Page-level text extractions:

= Beginning of Section =

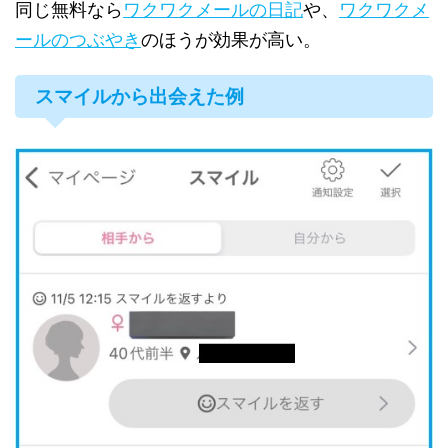
同じ無料なら
ワクワクメールの日記
や、
ワクワクメ
ールのつぶやき
のほうが効果が高い。
スマイルから出会えた例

= End of Section =

Work instructions:
Only the wording of the records is wanted: copy it all exactly and omit the pictures.

Output of the task:
同じ無料なら
ワクワクメールの日記
や、
ワクワクメ
ールのつぶやき
のほうが効果が高い。
スマイルから出会えた例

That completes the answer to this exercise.